Ma per cultura estetica si intende qui, soprattutto, l’assenza di qualsiasi elemento di durezza, o sostanza – la dimensione di ricerca come finzione, o peggio come distrazione. Il film, infatti, si compone di caratteri che sembrano “giocare” con la cultura – che leggono libri sui letti abbracciati ad altre persone, senza vestiti (a proposito di quel nuovo mondo instagrammabile), o, ancora, che affrontano grandi tematiche con citazioni ad effetto, che non hanno, in realtà, alcuna funzione se non quella di svilire discipline e tradizioni storiche. Si impone, cioè, l’esser-inconsistente come carattere fondamentale della contemporaneità – figure che non procedono alla ricerca di alcuna idea, ma solo del piacere, piuttosto, di sembrare colti, di mostrare che, anche loro, scrivono e ricercano. Così, lo stesso Silvio Orlando, il professore di Parthenope, una delle rare figure del film che sembra mantenere residui di durezza, sembra finire, da ultimo, anche lui risucchiato da quella stessa cultura estetica, nella costruzione di componimenti ad effetto che mirano a scioccare “per il solo gusto di scioccare”.

È questo uno dei motivi per cui tutti i caratteri del film, centrali o secondari, anche quando sembrano perdersi, non lo fanno mai veramente, fino in fondo: abbandonarsi ad uno stato di disgregazione, infatti, richiederebbe un atto di volontà o di pensiero – una vera indipendenza – proprio ciò che in loro è assente. Così, la struttura problematica del film non è nell’aver rappresentato una condizione di decadenza, o tramonto, borghese (anche La grande bellezza si muoveva su questo filone, ma in modalità estremamente più efficaci), ma di averla ritratta in termini solo fintamente estetici. Quella costellazione di temi che procede dalla malinconia alla giovinezza (o infanzia) perduta, e, ancora, dai primi amori rivelatori di qualcos’altro a questioni tragiche come il suicidio e il dolore di un’assenza, inseriti in quello sfondo di cui sopra, sembrano perdere qualsiasi traccia di realtà: un movimento circolare teso a confondere, piuttosto che a far emergere interrogativi – che gioca, ancora una volta, con alcune questioni decisive dell’umanità, riducendole a colpi ad effetto (di prestigio), miranti ad uno choc teso a lasciare a bocca aperta, ma che distrae, in definitiva, da qualsiasi forma di pensiero. È così anche difficile, in realtà, soffermarsi sui singoli temi del film, perché sembrano esser assorbiti, interamente, da quella cultura estetica che tutto consuma, non lasciando alcun resto.

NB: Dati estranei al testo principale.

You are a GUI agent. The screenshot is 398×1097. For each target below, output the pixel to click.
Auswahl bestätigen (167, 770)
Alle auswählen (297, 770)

Ed è per questo che il film diviene rivelatore di una parte decisiva della nostra cultura e dei suoi luoghi di sapere – una rappresentazione di ciò che siamo, o siamo diventati, dagli spazi pubblici a quelli privati: neanche corrotti, o ostili, piuttosto vuoti, alle soglie dell’inconsistenza. Ecco, dunque, la problematicità dell’opera: non assumere questo mondo contemporaneo per mostrarne le crepe, o le possibili fratture, bensì per sedercisi sopra, con la finalità di darne una giustificazione, o salvezza, estetizzante. Sposare, in conclusione, una “civiltà” che, abbandonando ogni elemento di durezza, si rifugia ormai, sempre più, in maschere, e continui veli, allo scopo di tenere nascosta la propria condizione di irrealtà. 

Ma allora, osservando questo film, ci si dovrebbe anche chiedere se ci possa essere la via per un nuovo cinema eretico – che rigetti questo velo apparente di civiltà, opponendo ad essa una dimensione di barbarie. Per un nuovo cinema barbaro, dunque, se questa è l’unica civiltà – nella forma, così come nel contenuto che da essa dovrebbe emergere: eretico, o scorretto, ma non nelle modalità di una prevedibile critica al “politicamente corretto”, piuttosto, che si ponga la finalità di criticare, e riformulare, le fondamenta strutturali di questa cultura. Se dunque Parthenope coglie una parte rilevante, probabilmente la più numerosa, di quest’antropologia contemporanea, forse, però, di questa, se ne potrebbe, e dovrebbe, ancora scorgere una componente residuale, marginale, impossibilitata ad integrarsi, che anela un’altra forma di cultura e che si pone alla disperata ricerca di una via – è a questo (aurorale) mondo che un nuovo cinema, ed una nuova forma politica, dovrebbero rivolgersi.